Ask HN: A contract project has exploded in size. What should I do? - teclys

I'm currently working on an application for a company, a project which involves interacting with their mid-sized API. The application is a port of their existing iOS application. When I gave them an initial estimate for this project, it was based on two assumptions:<p>1. The API would be documented.
2. The iOS source would be reasonably well constructed.<p>Having received access to both the API and the iOS source, neither of these assumptions have proved true.<p>The API is barely documented, there are redundant methods (with some deprecated or discontinued, but not mentioned), data is repeated across models without any reason, and worst of all most calls return silently without any indication of success or failure.<p>The iOS application is the result of several years of low-budget contractors throwing together code. None of it is commented, there is code duplication all over the place, and it aids very little in the construction of the Android application.<p>Because of this, it now looks like building an API client alone will take me almost as long as the original project estimate. Further complicating things is that I start a new job at the end of the month (the original project would have been finished much before my start date), but now there's no way I can get the whole application done before that date.<p>I'm not sure what to do. I don't want to simply throw away the weeks of work I've performed for nothing, but I also don't see a way to finish the entire application before my start date.<p>I'm sorry for the size of this. I'm just not sure what to do. Does anyone have any advice?
======
mindcrime
Well, it may be late to talk about this point now, but you should build
protections against this sort of thing into the contract, so you have defined
adjustments to the terms if certain assumptions prove false (or change). In
this case, I'm guessing you don't have that, so you have a couple of choices.

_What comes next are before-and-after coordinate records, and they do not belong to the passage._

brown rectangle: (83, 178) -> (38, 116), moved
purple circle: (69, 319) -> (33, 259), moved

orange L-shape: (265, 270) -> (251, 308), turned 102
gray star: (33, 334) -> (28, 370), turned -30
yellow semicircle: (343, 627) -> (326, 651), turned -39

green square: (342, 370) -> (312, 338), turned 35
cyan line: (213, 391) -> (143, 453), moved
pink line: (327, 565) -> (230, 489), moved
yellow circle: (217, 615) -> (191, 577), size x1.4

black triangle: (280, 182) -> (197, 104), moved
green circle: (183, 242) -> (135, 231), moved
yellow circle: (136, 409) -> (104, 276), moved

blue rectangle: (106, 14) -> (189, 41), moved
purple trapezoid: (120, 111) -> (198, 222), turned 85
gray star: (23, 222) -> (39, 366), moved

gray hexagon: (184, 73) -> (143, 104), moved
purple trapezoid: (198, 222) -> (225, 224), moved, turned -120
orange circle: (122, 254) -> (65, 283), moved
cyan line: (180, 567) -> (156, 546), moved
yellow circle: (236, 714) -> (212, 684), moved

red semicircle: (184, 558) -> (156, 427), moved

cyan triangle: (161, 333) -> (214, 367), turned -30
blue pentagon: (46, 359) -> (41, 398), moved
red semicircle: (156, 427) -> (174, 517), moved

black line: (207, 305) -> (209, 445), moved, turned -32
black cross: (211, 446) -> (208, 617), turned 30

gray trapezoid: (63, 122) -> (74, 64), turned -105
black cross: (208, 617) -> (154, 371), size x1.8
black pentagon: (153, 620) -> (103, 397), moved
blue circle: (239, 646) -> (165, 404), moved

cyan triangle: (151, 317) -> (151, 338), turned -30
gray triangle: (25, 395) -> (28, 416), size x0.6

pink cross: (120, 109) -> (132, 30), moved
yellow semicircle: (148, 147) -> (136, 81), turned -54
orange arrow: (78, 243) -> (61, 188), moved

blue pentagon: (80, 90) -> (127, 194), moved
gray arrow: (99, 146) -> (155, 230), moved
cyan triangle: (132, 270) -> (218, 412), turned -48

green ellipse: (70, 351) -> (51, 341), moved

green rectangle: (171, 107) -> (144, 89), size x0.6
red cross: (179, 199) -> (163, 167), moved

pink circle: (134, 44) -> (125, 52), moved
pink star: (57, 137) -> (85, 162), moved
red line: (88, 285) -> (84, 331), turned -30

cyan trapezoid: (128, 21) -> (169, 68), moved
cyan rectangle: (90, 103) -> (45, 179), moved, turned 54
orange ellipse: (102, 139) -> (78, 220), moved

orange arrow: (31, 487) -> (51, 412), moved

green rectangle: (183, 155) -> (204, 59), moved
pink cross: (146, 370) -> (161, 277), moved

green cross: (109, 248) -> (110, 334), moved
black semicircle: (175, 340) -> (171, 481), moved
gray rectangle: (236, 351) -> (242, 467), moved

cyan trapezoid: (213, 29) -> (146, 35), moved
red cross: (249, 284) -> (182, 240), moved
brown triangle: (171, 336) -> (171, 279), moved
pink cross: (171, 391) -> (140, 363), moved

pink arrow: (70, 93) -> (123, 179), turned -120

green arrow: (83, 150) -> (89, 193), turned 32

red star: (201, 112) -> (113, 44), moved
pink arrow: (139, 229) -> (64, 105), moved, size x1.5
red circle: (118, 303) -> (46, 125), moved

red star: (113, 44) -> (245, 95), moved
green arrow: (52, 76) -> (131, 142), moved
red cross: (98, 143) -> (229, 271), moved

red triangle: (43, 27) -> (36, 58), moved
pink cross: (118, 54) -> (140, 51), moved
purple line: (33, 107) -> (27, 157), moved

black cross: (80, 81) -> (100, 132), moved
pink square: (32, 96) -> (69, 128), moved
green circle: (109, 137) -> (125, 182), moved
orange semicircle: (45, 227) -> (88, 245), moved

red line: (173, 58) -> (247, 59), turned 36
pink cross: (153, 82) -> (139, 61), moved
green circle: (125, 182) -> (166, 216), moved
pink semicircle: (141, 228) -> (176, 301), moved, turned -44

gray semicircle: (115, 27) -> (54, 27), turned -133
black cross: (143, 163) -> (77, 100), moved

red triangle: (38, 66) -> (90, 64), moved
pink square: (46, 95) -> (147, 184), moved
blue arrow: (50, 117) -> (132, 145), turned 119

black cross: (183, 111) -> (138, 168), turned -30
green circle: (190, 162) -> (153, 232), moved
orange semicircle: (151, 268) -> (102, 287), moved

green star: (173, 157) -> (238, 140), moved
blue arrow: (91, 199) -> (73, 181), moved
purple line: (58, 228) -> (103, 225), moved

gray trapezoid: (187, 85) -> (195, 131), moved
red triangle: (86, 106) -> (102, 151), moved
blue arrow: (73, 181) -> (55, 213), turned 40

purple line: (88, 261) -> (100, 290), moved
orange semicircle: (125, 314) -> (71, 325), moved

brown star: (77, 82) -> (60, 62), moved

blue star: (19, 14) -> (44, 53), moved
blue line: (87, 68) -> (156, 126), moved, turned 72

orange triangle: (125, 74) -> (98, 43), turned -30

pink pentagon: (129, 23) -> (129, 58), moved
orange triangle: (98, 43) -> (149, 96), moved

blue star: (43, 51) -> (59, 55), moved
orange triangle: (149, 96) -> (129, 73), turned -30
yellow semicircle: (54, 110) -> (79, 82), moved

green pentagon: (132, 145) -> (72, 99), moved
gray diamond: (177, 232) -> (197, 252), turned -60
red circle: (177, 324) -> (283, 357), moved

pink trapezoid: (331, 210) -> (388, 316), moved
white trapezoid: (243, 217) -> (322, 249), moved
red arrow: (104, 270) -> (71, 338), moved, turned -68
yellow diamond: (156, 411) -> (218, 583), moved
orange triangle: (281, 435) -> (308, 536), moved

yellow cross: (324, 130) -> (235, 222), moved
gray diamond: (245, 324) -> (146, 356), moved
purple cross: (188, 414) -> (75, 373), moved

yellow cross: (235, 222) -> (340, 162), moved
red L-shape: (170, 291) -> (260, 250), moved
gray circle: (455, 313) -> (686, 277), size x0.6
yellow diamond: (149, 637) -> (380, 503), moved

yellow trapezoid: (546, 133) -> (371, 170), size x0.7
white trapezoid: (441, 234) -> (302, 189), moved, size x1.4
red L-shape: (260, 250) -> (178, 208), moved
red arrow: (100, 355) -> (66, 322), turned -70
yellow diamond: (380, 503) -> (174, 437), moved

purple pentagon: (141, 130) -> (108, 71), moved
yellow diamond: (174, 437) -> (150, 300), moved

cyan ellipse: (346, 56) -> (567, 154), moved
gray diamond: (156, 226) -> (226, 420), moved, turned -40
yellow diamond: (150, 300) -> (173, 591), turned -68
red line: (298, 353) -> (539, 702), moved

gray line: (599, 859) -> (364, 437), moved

1\. Sit down with the customer, explain the situation to them, and tell them
that you need to ask for more money in order to complete the project. If they
agree, use the extra money to subcontract the project out.

2\. Find somebody else who would be interested in taking over the contract
(preferably somebody you know, trust and have a relationship with) and then
sit down with the customer, explain the situation and say that you'd like to
negotiate a hand-off to the new supplier, who is better equipped to handle the
project.

3\. Go buy 10 cases of Red Bull, get some tooth-picks to prop your eyelids
open, and work straight through and get 'er done.

4\. Sit down with the customer, explain the situation and offer to deliver
what you have, for a pro-rated portion of the original price.

5\. Sue the customer.

6\. Cancel the project outright, eat the loss and chalk it up as a learning
experience. Next project, make sure you have a contract that features a change
management process, opt-out clauses, incremental delivery (and payment), etc.,
to protect you from getting burned (that is, assuming you don't have those
things now).

Note that option (5) above is totally a joke, and (3) is probably not
recommended. I like (2) best, if you can pull all the pieces together. That
way you preserve a positive relationship with the customer, and potentially
enhance relationship with whoever you hand the work off to.

------
vitovito
What does your contract with them state happens when they don't live up to the
terms of the agreement?

That's what this is. The agreement was that they would provide a documented
API and a well-constructed iOS app, and you would build an Android app, right?

So now that they haven't provided at least one of those, that's a breach of
contract. What does your contract say happens?

Mine say if the scope of work changed by more than 10%, work stops and the
contract needs to be renegotiated. If they don't meet their deadlines, work
stops and the contract needs to be renegotiated. If something outside of my
control occurs (users not showing up for feedback sessions or something) to
the degree that it materially affects my work, work stops and the contract is
renegotiated.

Sometimes that renegotiation is just a couple of phone calls and an updated
statement of work.

Sometimes we kill the job and they pay their kill fee and we both walk away.

What's your contract say?

------
relaunched
F*ck You, Pay Me - <http://vimeo.com/22053820>

Watch it. Learn from it. And be a professional.

Do you have a contract? If so, does it cover this type of situation? Either
way, go chat with a lawyer.

Here's my IANAL advice. I'll run under the assumption that you don't have a
contract. Get out! There is no way to exit this situation without having a
very angry client. But, if you haven't accepted any payment yet, deliver all
of your diligence, along with a list of a few, reputable contractors to take
over the work, and forego payment.

If you do have a contract, things could get a little hairy.

------
sharemywin
Did you cover those assumptions with the client? If so, talk to them. See
where things land. Maybe you can document what they do have and some of the
prototpye code and code clean up suggestions. Which can be provided to someone
else that can do the job.